Either you’re a beer lover or not, you can’t deny the facts: beer is one of the oldest drinks in the world, and it has been connecting people ever since its creation. It can even be argued that it is at the root of humanity’s ability to develop technology and civilisation, although we won’t go that far in this article.
In recent years, we’ve been witnessing a remarkable rise in the popularity of craft beers, with more and more breweries popping up all around the world and even individuals experimenting with their own recipes.
From blond pils to complex triples, there is probably a type of beer you won’t mind having a sip or two from.
It was that wave that Heineken hoped to ride when they hired SparkOptimus to create a corporate venture with them. Merging the specialty beer trend with the rise of e-commerce, the corporation set out to create a digital platform that enables consumers to discover and buy beers from small breweries that don’t have the infrastructure to reach wider markets.
Thus, Beerwulf was born.
Heineken assigned Hans Böhm, an employee for almost 20 years and, at the time, Senior Director Global Cider, to take the lead as managing director of the startup from the very beginning. Then the company took a step back and watched from a distance. Beerwulf was set up as its own separate entity that reports directly to Heineken’s board, yet it makes its own decisions and decides its own faith. This tactic not only avoids the corporate politics that often stand in the way of innovative processes, but is also a brand statement.
“But we have also cut all ties. If we want to create a credible internet store, then that must be done as a retailer, not as a brewer. Beerwulf.com should develop into the European specialty beer e-store.”
Beerwulf isn’t a branch of Heineken, but a completely different company that acts as a retailer, not only to the mother corporation's portfolio but also to several of its competitors' brands.
The project started in early 2016 and went from idea to market launch in a record time of 9 months, launching to the public in March 2017. This was only possible due to the partnership with an experienced digital strategy consultant and the choice of using external partners to build the technology and marketing platforms, such as Valtech.
Beerwulf’s popularity speaks for itself. In just one year, their website grew from 400 orders per week to 400 orders per hour. This achievement granted them the 2018 golden Dutch Interactive Award (DIA). Besides The Netherlands, they’re already shipping to Belgium, the UK, Germany, and France, aiming to continue rapidly expanding to become the European market leader within 3 years.
Beerwulf is also exploring the idea of offering a subscription model and tapping into the B2B world. They also frequently enter into partnerships, not only with new brewers but also with specific markets experts. A recent example is a collaboration with e-commerce giant bol.com.

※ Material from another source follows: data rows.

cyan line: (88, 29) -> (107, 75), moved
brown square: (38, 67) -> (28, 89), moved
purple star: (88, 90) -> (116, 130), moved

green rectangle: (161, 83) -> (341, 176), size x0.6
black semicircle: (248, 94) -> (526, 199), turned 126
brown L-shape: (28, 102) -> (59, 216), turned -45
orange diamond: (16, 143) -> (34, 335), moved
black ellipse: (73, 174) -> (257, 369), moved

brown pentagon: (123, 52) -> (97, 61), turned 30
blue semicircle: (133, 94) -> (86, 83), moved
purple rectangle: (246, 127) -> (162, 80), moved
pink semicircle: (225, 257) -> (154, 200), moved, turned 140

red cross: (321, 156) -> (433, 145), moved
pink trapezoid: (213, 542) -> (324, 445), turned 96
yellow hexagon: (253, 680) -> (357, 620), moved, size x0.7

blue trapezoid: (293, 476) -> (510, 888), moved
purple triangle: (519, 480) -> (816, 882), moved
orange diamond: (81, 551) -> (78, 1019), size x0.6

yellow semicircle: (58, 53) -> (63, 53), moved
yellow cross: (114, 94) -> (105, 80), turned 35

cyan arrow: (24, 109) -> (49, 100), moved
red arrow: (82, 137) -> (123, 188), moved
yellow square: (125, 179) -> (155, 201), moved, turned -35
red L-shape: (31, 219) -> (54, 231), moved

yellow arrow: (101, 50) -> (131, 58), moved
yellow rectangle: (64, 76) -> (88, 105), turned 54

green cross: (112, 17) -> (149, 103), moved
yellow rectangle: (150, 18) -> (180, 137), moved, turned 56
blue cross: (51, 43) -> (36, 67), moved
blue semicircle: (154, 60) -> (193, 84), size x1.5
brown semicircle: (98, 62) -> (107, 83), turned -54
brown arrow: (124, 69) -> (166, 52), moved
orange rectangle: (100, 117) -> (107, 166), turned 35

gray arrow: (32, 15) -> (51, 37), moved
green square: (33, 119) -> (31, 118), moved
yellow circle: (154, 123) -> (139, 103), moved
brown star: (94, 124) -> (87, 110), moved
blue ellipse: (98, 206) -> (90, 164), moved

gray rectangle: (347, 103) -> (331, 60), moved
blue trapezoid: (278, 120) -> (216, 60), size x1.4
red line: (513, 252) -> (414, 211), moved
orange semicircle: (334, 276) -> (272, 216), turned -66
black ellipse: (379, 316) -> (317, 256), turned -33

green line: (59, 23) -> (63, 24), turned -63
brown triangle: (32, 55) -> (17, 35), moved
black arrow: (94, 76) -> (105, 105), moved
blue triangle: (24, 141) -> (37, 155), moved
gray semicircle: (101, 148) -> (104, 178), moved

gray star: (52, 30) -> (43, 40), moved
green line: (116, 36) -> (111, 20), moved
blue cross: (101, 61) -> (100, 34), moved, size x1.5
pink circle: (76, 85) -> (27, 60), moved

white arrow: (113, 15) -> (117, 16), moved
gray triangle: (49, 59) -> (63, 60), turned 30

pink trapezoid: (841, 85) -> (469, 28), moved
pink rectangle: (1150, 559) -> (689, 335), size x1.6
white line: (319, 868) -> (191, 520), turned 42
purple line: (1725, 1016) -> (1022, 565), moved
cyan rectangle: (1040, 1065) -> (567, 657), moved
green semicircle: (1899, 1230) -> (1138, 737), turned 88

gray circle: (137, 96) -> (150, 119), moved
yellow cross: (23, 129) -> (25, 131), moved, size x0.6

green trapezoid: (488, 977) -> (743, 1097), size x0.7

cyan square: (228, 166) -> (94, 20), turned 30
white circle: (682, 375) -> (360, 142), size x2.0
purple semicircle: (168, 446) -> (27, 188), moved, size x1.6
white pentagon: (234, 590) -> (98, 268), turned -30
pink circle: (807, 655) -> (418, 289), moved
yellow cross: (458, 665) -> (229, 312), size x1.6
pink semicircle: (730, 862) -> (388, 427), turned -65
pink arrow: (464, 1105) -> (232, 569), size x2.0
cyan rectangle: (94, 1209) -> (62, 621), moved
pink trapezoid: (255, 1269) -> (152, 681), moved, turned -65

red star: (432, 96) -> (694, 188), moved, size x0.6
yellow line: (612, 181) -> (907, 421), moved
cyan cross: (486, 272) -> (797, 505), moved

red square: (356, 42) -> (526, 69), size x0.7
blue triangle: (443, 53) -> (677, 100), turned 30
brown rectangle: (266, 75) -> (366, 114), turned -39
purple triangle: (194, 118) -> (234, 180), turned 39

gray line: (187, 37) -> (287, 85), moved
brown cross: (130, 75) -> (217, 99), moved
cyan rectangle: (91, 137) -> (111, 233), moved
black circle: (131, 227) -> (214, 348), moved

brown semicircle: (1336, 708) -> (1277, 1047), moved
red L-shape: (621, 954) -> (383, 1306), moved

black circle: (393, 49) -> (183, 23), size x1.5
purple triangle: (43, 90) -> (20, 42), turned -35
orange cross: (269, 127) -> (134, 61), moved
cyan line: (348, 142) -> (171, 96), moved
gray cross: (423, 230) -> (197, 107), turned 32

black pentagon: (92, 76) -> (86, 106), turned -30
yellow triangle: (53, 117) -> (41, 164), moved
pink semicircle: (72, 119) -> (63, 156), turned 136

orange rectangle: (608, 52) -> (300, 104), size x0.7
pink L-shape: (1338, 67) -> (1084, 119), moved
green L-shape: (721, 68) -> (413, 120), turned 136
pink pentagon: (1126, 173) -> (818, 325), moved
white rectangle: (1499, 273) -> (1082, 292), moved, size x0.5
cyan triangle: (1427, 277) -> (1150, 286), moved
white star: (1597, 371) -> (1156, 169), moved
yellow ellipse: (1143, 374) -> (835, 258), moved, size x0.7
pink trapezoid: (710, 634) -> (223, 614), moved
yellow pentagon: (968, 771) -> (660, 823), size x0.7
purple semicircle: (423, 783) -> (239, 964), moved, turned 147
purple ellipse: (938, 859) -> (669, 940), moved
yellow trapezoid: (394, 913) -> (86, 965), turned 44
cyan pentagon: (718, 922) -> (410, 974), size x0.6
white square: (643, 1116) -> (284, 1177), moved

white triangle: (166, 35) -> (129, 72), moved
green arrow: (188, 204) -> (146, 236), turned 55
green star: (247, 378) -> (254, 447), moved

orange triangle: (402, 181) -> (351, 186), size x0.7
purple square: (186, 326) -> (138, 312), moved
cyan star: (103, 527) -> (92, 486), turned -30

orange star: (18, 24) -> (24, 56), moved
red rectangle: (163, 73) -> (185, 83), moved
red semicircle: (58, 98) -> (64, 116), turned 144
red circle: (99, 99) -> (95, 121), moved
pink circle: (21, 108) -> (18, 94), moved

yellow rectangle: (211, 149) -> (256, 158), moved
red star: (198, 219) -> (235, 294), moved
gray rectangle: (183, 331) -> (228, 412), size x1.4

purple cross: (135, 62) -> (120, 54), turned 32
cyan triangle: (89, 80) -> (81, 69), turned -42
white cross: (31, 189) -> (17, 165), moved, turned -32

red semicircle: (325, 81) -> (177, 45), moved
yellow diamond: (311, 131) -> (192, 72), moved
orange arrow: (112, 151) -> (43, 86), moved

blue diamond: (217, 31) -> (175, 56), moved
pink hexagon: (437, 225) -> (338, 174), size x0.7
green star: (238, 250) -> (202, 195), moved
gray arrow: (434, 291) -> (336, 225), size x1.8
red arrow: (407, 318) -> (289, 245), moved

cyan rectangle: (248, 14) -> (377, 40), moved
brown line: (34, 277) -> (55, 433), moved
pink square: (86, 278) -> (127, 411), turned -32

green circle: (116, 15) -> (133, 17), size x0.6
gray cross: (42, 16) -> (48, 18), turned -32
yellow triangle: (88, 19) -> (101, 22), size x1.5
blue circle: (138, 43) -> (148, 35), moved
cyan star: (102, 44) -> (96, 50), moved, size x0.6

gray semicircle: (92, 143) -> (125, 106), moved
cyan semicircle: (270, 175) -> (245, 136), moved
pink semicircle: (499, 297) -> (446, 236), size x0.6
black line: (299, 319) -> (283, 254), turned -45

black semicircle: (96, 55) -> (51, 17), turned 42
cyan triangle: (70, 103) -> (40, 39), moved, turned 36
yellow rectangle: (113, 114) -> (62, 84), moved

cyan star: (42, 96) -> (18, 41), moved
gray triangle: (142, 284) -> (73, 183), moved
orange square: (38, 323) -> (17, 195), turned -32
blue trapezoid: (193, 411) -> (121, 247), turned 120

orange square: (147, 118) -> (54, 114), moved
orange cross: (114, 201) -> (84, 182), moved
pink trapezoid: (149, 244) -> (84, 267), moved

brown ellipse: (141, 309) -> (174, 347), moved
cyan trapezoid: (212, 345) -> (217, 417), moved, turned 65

The startup launched with an offer of 250 beers, and is currently selling over 873 different beers from over 150 different brewers from 20 different countries. Every single brewer has a specific corner on the website where they can tell their story and connect to consumers. Beerwulf also elects and highlights one brewery per month, encouraging experimentation and discovery.
“There are informative blog posts, detailed flavour descriptions, suggestions based on current preferences, and a wealth of information about the brewers. The assortment has been carefully put together.”
If you’re as thirsty for a beer as I am now, I suggest taking a look at the hand-picked Belgian Family Brewers pack. But if you’re feeling festive, or still lack a Christmas gift, Beerwulf also offer seasonal packs, like this Advent pack.
Beerwulf is a great example of a big corporation spotting a gap in the market that they could never fill as a company, and using corporate venturing to jump on the train and get the best of both worlds.